## To do
In the data below, find every line with the word "contenu" and copy it.

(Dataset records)

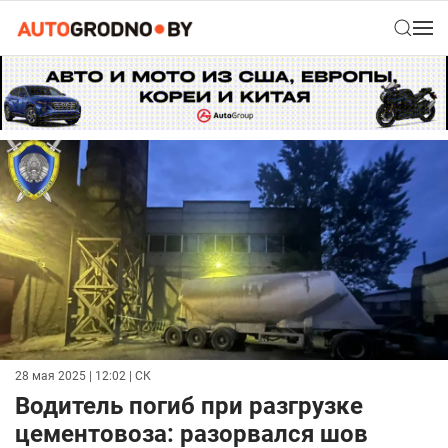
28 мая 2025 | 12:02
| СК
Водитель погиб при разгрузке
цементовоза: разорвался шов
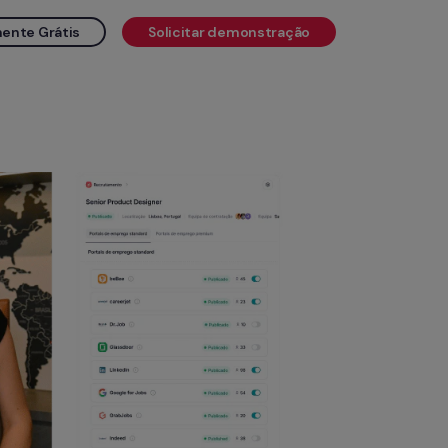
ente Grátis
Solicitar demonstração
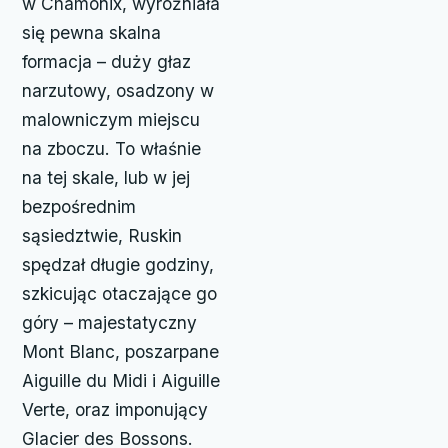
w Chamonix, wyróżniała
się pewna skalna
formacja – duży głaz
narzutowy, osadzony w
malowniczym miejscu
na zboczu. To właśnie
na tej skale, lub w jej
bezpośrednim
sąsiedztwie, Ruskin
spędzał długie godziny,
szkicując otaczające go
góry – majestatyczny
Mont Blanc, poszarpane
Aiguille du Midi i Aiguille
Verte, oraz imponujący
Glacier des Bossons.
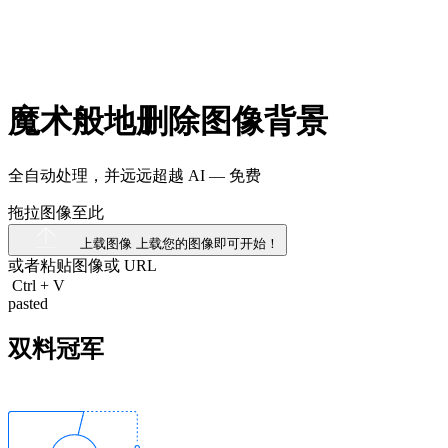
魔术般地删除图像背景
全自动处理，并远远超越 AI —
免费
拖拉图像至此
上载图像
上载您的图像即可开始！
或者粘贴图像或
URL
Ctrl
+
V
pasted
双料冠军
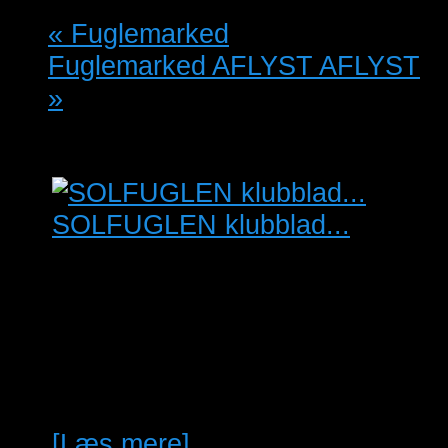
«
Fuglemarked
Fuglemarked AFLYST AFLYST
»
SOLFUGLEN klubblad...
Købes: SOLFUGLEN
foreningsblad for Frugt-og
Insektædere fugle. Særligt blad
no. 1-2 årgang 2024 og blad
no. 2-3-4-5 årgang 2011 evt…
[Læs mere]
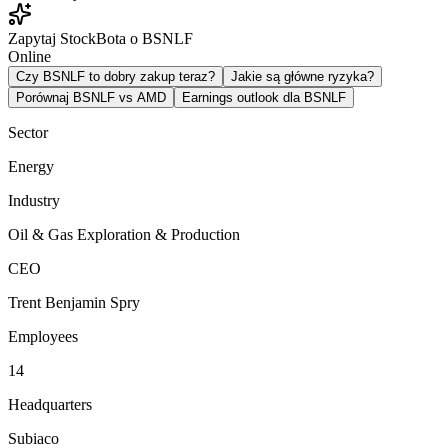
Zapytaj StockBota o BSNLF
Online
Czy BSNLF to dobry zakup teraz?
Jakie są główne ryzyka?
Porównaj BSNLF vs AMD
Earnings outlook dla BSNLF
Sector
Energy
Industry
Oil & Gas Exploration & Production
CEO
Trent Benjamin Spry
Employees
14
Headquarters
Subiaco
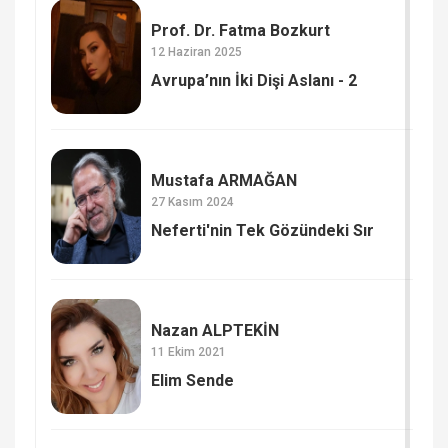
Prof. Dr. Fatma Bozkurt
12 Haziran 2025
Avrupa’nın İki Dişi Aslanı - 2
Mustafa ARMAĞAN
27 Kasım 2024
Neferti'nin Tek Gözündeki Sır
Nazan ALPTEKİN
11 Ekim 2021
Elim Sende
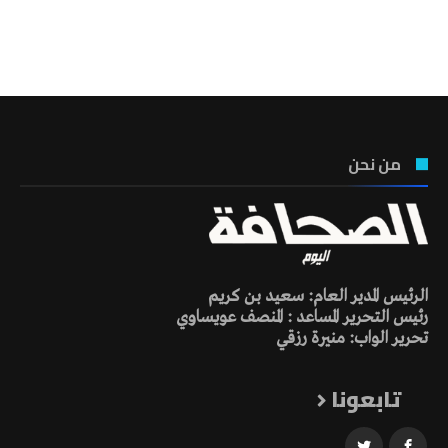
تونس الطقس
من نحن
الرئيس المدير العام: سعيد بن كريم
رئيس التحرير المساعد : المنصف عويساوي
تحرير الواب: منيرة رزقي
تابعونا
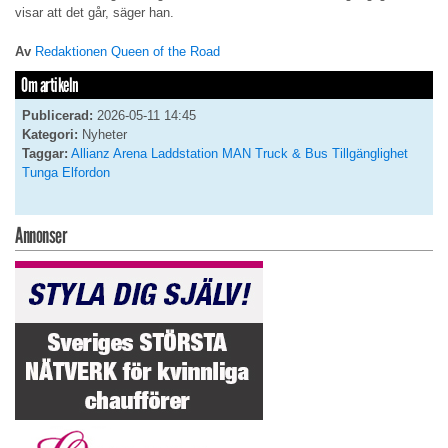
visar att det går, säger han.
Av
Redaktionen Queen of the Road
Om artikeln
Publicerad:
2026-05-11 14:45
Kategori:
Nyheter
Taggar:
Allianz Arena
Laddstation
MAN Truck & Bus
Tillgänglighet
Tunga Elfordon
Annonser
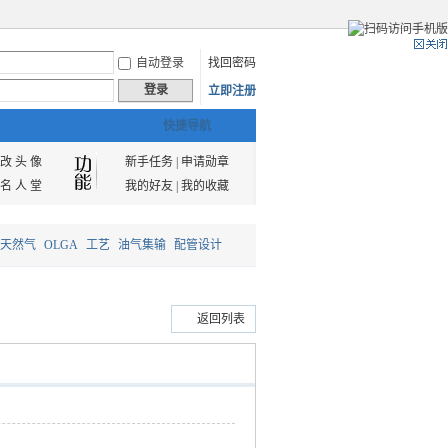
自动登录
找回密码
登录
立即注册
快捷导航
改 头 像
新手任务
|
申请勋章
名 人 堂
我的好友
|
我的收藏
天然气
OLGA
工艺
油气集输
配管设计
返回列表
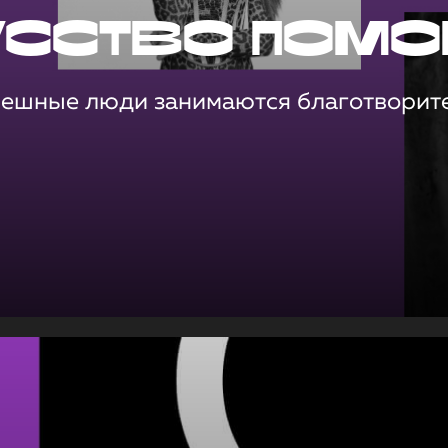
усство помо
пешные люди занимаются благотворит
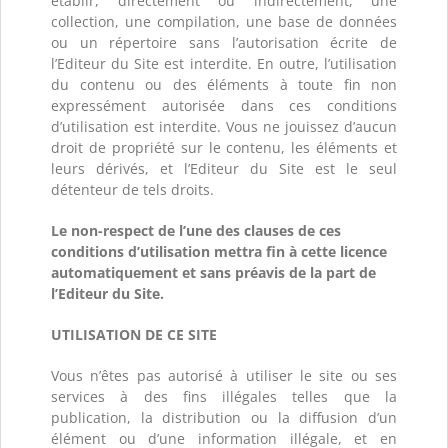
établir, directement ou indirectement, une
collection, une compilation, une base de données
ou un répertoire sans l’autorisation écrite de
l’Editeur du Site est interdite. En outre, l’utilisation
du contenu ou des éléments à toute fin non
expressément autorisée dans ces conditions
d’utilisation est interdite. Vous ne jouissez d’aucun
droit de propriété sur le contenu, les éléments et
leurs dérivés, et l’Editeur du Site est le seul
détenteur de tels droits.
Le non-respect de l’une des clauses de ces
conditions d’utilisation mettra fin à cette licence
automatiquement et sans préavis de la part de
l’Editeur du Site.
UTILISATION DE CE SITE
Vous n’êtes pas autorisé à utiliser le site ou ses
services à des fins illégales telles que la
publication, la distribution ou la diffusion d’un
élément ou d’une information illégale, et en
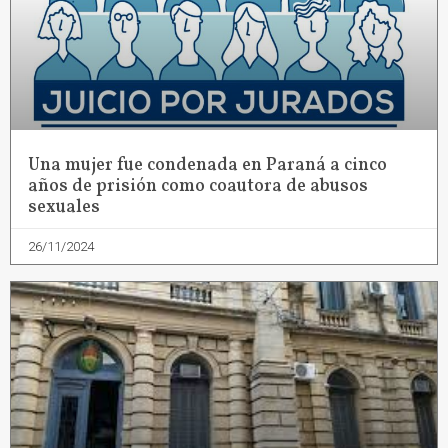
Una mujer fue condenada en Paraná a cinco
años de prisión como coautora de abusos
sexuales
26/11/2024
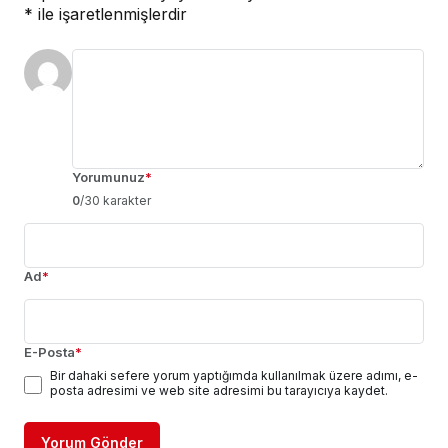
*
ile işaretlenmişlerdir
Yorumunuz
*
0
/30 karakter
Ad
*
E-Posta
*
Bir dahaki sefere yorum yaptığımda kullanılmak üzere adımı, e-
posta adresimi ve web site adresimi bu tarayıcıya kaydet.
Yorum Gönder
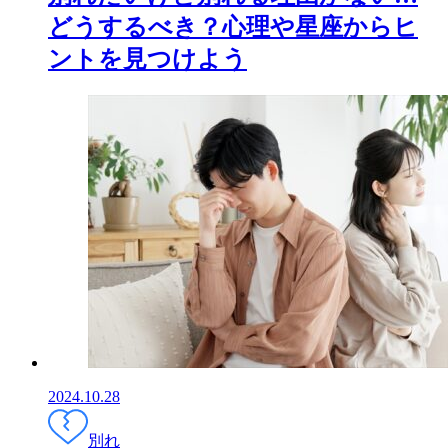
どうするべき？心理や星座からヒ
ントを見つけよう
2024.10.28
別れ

## Task answer
du contenu ou des éléments à toute fin non
droit de propriété sur le contenu, les éléments et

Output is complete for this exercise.